17 Ekim 2012 11:11

Sorun nerede duruyor, tartışma nerede?

Sorun nerede duruyor, tartışma nerede?

Fotoğraf: Envato

Paylaş

ABD’nin Ankara Büyükelçisi Francis Ricciardone’nin bir gazetecinin sorusuna verdiği yanıtta, PKK liderlerine karşı “Bin Ladin’e yapılana benzer bir operasyon” önermesi, basında ve siyaset dünyasında “ABD ne demek istiyor?” denilen “heyecanlı” tartışmalara yol açtı. Ricciardone’nin, “Biz daha akıllı ve daha yakın çalışmaya hazırız. İstihbarat veriyoruz ama beraber yararlanmıyoruz” demesi de eklendiğinde, tartışma “Bin Ladin Operasyonu” teklifini de aşarak, Kürtlere karşı yürütülen savaşta ABD’nin daha çok yer almak üzere harekete geçmesi olarak yorumlanıyor.
ABD’nin bu teklifine Türkiye’nin ne dediğine Ricciardone, “Bunu Türkiye açıklasın” diyerek yanıt veriyor. Başbakan Erdoğan ise aynı gün bu soruya verdiği yanıtta, “Bin Ladin’in şehir merkezinde PKK’lilerin ise dağlarda, mağaralarda” olmasını gerekçe göstererek, Bin Ladin Operasyonu’na Türkiye’nin sıcak bakmadığını belli etti. Ancak Başbakan, “ABD ile daha yakın çalışma” konusunda bir şey söylemiyor. Ama son dönemde ABD’nin Genelkurmay Başkanı, CIA Başkanı gibi üst düzey yetkililerinin gelip gitme trafiği dikkate alındığında bile Ricciardone’nin “ortak operasyonlar yapmayı” ima eden sözlerinin boşuna söylenmediğini anlamak da zor değil.  
Basında yapılan yorumlarda, Ricciardone’nin açıklamalarına tepkiler de değişik oldu. Kimisi, ABD’nin Türkiye’ye desteğinin artacağı, Türkiye ile ortak operasyonlar yapmanın da gündeme geldiğine kadar götürürken, kimisi ise, bu açıklamaların “oyalama amaçlı” olduğu söylüyor. Örneğin “Ben olsam silahlı predatörler neden verilmiyor diye sorardım?”, “Saldırı helikopterler neden bu kadar geç verildi?” gibi sorularla ABD’nin  Türkiye’ye desteğinin “şüpheli” olduğuna dikkat çekiyorlar.

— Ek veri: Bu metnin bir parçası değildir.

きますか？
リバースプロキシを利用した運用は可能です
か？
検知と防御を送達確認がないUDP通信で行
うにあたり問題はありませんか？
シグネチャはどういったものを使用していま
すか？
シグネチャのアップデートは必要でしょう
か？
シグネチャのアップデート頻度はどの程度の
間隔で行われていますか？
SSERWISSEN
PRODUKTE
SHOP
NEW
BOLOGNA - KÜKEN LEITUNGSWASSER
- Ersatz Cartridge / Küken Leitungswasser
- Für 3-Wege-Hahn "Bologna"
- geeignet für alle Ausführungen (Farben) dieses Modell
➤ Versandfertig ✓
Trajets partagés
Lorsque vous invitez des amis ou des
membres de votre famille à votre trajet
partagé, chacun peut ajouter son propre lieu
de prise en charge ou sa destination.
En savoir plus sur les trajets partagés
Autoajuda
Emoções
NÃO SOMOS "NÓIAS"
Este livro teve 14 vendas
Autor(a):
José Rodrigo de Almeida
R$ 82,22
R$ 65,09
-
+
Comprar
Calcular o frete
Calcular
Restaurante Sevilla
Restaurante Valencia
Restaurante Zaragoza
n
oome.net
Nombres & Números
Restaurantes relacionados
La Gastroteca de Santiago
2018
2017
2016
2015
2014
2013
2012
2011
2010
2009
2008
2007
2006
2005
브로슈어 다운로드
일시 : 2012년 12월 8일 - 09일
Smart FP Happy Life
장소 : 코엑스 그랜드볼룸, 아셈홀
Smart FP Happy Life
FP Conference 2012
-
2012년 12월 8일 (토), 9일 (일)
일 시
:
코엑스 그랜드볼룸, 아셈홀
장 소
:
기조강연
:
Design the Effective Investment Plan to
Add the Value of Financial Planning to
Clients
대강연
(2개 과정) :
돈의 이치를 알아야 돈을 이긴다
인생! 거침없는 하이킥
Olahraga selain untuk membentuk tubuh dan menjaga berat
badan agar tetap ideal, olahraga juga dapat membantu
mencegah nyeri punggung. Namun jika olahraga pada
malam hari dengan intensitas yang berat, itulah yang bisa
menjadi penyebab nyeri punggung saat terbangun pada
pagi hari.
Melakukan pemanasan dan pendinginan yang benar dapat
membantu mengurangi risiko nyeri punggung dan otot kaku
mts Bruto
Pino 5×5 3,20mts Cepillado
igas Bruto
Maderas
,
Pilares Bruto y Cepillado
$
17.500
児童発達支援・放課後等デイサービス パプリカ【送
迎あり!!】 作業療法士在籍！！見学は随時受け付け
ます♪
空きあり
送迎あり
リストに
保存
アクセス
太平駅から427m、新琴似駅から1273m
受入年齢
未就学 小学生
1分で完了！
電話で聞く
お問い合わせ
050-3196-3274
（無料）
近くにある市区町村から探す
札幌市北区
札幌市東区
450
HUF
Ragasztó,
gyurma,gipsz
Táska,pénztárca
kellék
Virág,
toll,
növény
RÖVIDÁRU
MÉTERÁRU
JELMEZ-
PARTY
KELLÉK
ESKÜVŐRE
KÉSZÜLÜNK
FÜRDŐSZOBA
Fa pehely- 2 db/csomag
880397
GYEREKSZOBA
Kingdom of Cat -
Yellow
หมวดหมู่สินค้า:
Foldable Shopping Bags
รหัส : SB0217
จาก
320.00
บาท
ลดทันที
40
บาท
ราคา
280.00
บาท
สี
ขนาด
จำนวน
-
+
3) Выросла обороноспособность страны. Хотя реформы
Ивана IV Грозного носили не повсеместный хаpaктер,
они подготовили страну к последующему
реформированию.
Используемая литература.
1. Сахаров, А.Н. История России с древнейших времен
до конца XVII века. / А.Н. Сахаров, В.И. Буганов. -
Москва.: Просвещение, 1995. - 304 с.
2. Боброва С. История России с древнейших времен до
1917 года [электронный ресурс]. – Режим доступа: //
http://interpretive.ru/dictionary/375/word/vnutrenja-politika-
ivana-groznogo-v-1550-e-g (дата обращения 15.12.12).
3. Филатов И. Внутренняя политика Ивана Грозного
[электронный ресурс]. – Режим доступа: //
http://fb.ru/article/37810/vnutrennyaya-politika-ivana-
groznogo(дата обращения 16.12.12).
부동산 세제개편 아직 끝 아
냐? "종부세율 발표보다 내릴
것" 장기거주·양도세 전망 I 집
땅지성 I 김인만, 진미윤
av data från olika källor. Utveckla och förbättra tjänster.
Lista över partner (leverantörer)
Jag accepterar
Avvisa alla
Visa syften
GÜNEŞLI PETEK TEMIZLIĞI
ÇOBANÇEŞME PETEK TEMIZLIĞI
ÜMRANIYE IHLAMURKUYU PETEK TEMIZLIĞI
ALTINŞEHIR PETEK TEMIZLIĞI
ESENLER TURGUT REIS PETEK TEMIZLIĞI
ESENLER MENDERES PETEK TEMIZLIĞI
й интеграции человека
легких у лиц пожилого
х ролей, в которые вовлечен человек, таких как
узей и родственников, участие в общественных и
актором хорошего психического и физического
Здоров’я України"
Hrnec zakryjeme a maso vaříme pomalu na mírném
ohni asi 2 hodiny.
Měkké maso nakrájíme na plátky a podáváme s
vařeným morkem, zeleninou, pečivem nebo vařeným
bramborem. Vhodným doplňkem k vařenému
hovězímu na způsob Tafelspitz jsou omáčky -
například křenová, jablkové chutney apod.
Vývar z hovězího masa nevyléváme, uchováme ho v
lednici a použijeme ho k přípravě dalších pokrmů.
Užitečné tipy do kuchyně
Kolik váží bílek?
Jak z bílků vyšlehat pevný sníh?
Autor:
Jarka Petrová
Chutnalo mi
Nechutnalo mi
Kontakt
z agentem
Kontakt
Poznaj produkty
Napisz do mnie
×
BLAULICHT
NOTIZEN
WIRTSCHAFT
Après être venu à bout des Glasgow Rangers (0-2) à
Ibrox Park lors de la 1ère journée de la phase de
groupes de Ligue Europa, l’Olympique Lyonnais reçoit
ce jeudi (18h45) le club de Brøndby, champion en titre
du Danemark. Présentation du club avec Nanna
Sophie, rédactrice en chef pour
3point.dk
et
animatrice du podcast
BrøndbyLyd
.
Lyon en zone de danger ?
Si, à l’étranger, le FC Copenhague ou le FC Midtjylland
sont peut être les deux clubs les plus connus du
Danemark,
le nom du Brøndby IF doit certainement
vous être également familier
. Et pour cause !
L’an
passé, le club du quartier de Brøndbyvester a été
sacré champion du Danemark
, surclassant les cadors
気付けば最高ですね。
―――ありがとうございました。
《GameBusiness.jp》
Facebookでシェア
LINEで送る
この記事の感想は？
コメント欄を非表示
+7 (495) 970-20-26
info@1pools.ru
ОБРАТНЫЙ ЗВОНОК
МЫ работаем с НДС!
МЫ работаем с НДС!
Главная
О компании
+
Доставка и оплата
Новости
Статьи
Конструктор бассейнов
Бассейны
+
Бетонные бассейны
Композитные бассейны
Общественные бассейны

Bütün bu tartışmalar içinde söylenenler için elbette geçmiş çeyrek yüz yıl içinde yaşananlar dikkate aldığında, her teze yeterince dayanak sunmak mümkün oluyor. Yani Kürt sorununun çözümünde ABD’nin desteği var mı yok mu tartışması, bu desteğin nasıl olması gerektiğine dair “çeşitlemeler” aynen yineleniyor.
Yani onca tartışmanın özeti, “ABD Türkiye’ye gerektiği gibi yardım etmiyor. Etse bu işi bitiririz!” üstünde odaklanıyor.
Daha geniş bir açıdan bakıldığında da ABD Büyükelçisinin konuşmasının tarihi yeni, belki söylediği “Bin Ladin yöntemi” yanı da yeni olabilir ama bundan kalkılarak yapılan tartışmalar ise son 25-30 yıldır “Kandil’e bayrağı dikelim bu iş bitsin!”, “PKK liderliğine nokta operasyonları düzenleyelim de PKK dağılsın!”, ... çizgisi aşılmış değil. Tersine ABD ile de yakınlaşma ilerledikçe bu “Kürt sorununu ezerek çözme” yanlıları daha yüksek sesle konuşmaya başladı.
Tartışmaların temposu, kalktığı konular değişiyor gibi görünse de sorunun “barışçı, Kürt halkının taleplerini dikkate alan çözüm” dışında çözüm arayanlar için tartışma dönüp dolaşıp “ABD bize yardım etsin biz de Kürtlere boyun eğdirelim. PKK’yi halledelim!”e gelmektedir.
Onun için de bir gün şu ABD yetkilisinin açıklaması, öbür gün bir başka ABD yetkilisinin Türkiye’ye gelmesi bu çevrelerde “ABD’den yeni bir destek ve Kürt sorununu çözme” konusunda heyecana yol açmaktadır. İşte bugün de Ricciardone’nin açıklamaları böyle kamuoyunu ”ABD’nin desteğini artıracağı ve sorunun çözüleceği” konusunda yeni bir tartışma vesilesi olarak değerlendirilmektedir.
Ve ne yazık ki, dağlarda ve hatta Hakkari, Şırnak gibi illerin kent merkezlerinde çatışmalar sürmekte, asker ve gerilla cenazeleri gelmeye devam etmektedir.
Ve ne yazık ki, AKP Hükümeti ve arkasındaki sivil ve askeri güçler, umudunu ABD yardımı ve askeri güçle, hak talebinde bulunan Kürtlere boyun eğdirmeye bağlamışlardır. Ne istediğini bilen bir halk olmuş Kürtleri yeniden “kul” düzeyine itmeyi esas alan bu yaklaşıma devam edildikçe de bu çözümsüzlük daha büyük acılara yol açmaya devam edecek görünmektedir.
Bir açıklama üstünde açılan tartışmaya bakınca, “Kürt sorunu nerede, çözümü nerede, bunlar nerede dans ediyor?” diye sormadan edemiyor insan.